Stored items
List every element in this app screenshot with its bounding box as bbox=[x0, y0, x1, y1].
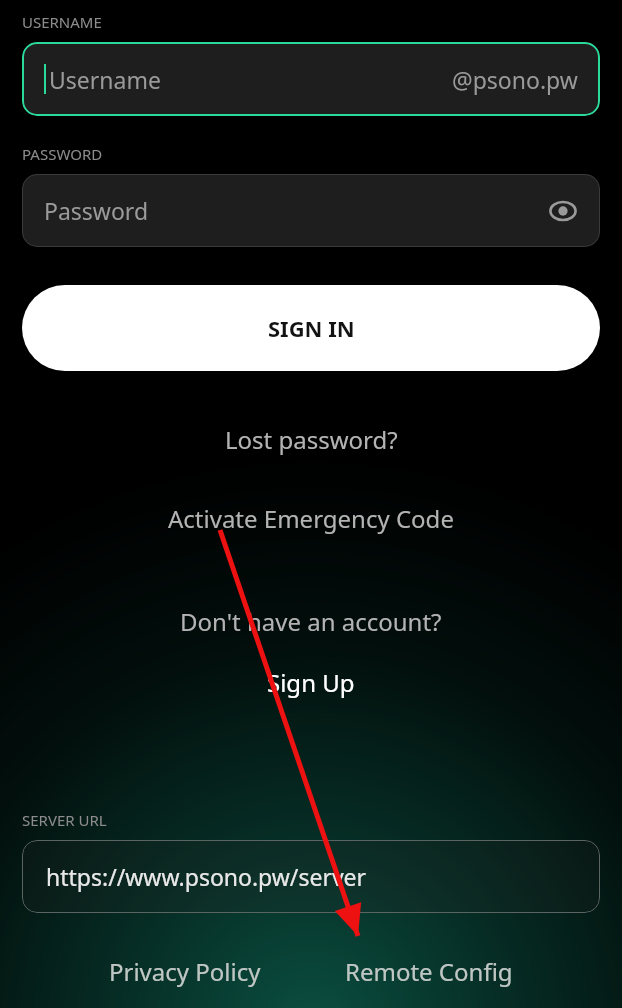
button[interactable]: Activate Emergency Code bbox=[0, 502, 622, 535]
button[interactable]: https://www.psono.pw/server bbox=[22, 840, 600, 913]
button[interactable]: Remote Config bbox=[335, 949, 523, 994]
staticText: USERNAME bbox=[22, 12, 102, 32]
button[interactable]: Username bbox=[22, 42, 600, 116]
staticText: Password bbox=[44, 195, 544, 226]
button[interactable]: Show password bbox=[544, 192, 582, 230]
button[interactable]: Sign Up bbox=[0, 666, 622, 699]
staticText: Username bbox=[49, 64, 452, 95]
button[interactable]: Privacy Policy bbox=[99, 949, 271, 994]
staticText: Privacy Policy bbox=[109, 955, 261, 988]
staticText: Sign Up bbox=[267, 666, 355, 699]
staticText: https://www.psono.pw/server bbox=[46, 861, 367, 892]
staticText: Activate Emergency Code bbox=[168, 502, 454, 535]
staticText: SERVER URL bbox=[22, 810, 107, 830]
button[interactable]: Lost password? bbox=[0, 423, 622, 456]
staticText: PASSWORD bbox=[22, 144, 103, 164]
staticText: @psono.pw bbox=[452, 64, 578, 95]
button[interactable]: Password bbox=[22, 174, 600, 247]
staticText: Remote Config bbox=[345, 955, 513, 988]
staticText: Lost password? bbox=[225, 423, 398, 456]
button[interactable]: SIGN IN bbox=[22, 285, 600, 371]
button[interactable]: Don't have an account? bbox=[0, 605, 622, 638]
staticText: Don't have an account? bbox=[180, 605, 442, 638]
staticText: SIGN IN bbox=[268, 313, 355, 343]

---

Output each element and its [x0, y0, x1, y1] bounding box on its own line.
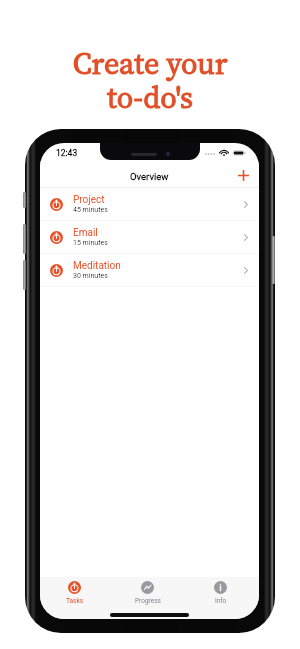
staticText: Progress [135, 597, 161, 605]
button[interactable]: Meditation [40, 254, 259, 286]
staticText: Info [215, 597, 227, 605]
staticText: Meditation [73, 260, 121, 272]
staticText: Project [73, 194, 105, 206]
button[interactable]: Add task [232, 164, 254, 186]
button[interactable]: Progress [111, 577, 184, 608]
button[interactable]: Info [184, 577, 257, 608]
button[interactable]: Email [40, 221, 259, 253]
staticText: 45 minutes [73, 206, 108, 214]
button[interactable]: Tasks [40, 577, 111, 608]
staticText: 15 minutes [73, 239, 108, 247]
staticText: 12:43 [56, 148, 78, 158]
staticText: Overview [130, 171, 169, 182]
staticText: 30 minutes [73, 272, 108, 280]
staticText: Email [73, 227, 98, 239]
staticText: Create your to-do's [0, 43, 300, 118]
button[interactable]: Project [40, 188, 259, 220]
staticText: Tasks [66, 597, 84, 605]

How to complete this task:
Go through the data and show each line that holds "Remote".

Task answer:
button[interactable]: Remote Config bbox=[335, 949, 523, 994]
staticText: Remote Config bbox=[345, 955, 513, 988]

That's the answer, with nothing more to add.